Aktuelle Entwicklungen in der Netzpolitik: Urheberrecht und EuGH-Urteil

In den letzten Wochen haben bedeutende rechtliche Entscheidungen die Netzpolitik beeinflusst, insbesondere im Bereich des Urheberrechts und der Plattformregulierung. Zwei dieser Entscheidungen betreffen die Musikindustrie und ihre Bemühungen, das Urheberrecht durchzusetzen, während das Europäische Gerichtshof (EuGH) ein wegweisendes Urteil zu nationalen Plattformregeln gefällt hat.

Urheberrecht: Musikindustrie gewinnt gegen Cloudflare

Die Content-Industrie intensiviert ihre Bemühungen, gegen grundlegende Internetdienste vorzugehen, um das Urheberrecht zu schützen. Ein jüngstes Urteil des Oberlandesgerichts Köln hat Cloudflare getroffen, einen Dienstleister, der ein Content Delivery Network (CDN) bereitstellt. Das Gericht entschied, dass Cloudflare als Täter haftet, wenn über sein CDN Downloads zu einem urheberrechtlich geschützten Album angeboten werden. Dies könnte Auswirkungen auf andere Webseiten und CDN-Dienste haben, die nicht mehr auf Haftungsprivilegien im Telemediengesetz (TMG) und im EU-Recht zurückgreifen können.

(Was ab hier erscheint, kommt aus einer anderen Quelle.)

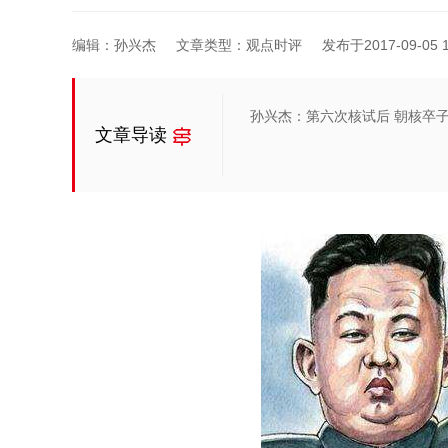
编辑：孙兴杰
文章类型：观点时评
发布于2017-09-05 1
孙兴杰：第六次核试后 朝核卒
文章导读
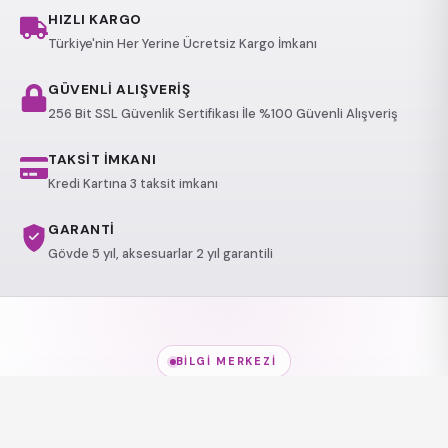
HIZLI KARGO
Türkiye'nin Her Yerine Ücretsiz Kargo İmkanı
GÜVENLİ ALIŞVERİŞ
256 Bit SSL Güvenlik Sertifikası İle %100 Güvenli Alışveriş
TAKSİT İMKANI
Kredi Kartına 3 taksit imkanı
GARANTİ
Gövde 5 yıl, aksesuarlar 2 yıl garantili
BILGI MERKEZI
Jakuzi Modelleri
hakkında
her şey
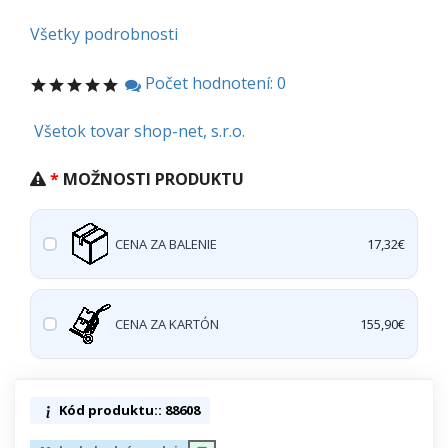
Všetky podrobnosti
Počet hodnotení: 0
Všetok tovar shop-net, s.r.o.
MOŽNOSTI PRODUKTU
CENA ZA BALENIE
17,32€
CENA ZA KARTÓN
155,90€
Kód produktu:: 88608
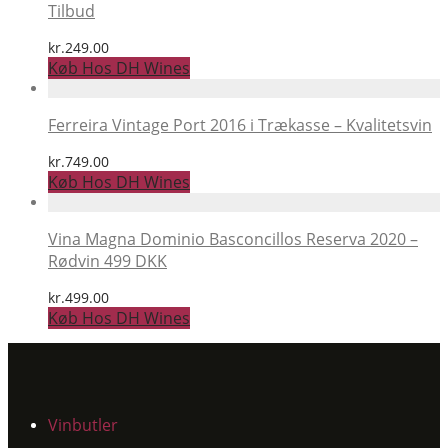
Tilbud
kr.
249.00
Køb Hos DH Wines
Ferreira Vintage Port 2016 i Trækasse – Kvalitetsvin
kr.
749.00
Køb Hos DH Wines
Vina Magna Dominio Basconcillos Reserva 2020 –
Rødvin 499 DKK
kr.
499.00
Køb Hos DH Wines
Vinbutler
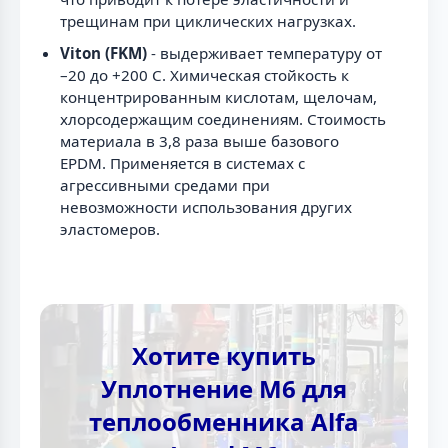
трещинам при циклических нагрузках.
Viton (FKM)
- выдерживает температуру от
–20 до +200 С. Химическая стойкость к
концентрированным кислотам, щелочам,
хлорсодержащим соединениям. Стоимость
материала в 3,8 раза выше базового
EPDM. Применяется в системах с
агрессивными средами при
невозможности использования других
эластомеров.
Хотите купить
Уплотнение M6 для
теплообменника Alfa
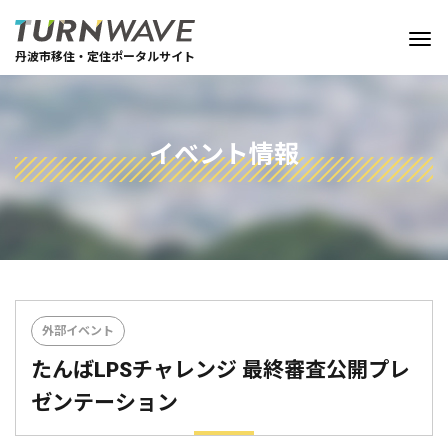
丹波市移住・定住ポータルサイト
イベント情報
外部イベント
たんばLPSチャレンジ 最終審査公開プレ
ゼンテーション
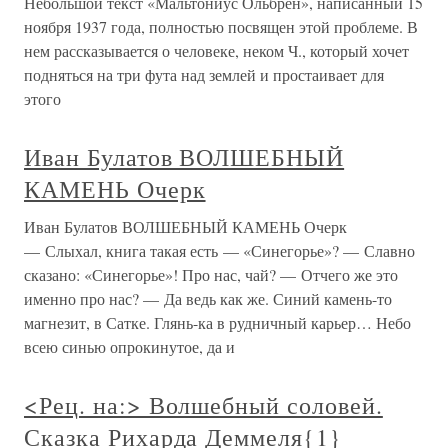
Небольшой текст «Мальтониус Ольбрен», написанный 15
ноября 1937 года, полностью посвящен этой проблеме. В
нем рассказывается о человеке, неком Ч., который хочет
подняться на три фута над землей и простаивает для
этого
Иван Булатов ВОЛШЕБНЫЙ
КАМЕНЬ Очерк
Иван Булатов ВОЛШЕБНЫЙ КАМЕНЬ Очерк
— Слыхал, книга такая есть — «Синегорье»? — Славно
сказано: «Синегорье»! Про нас, чай? — Отчего же это
именно про нас? — Да ведь как же. Синий камень-то
магнезит, в Сатке. Глянь-ка в рудничный карьер… Небо
всею синью опрокинутое, да и
<Рец. на:> Волшебный соловей.
Сказка Рихарда Деммеля{1}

In einem ähnlichen Fall hatte die Musikindustrie auch den DNS-Resolver Quad9 und den Hoster Uberspace ins Visier genommen. In beiden Fällen wurden die Dienstleister als Täter eingestuft, was darauf hindeutet, dass die Content-Industrie verstärkt die grundlegenden Infrastrukturen des Internets angreift, um Urheberrechtsverletzungen zu bekämpfen.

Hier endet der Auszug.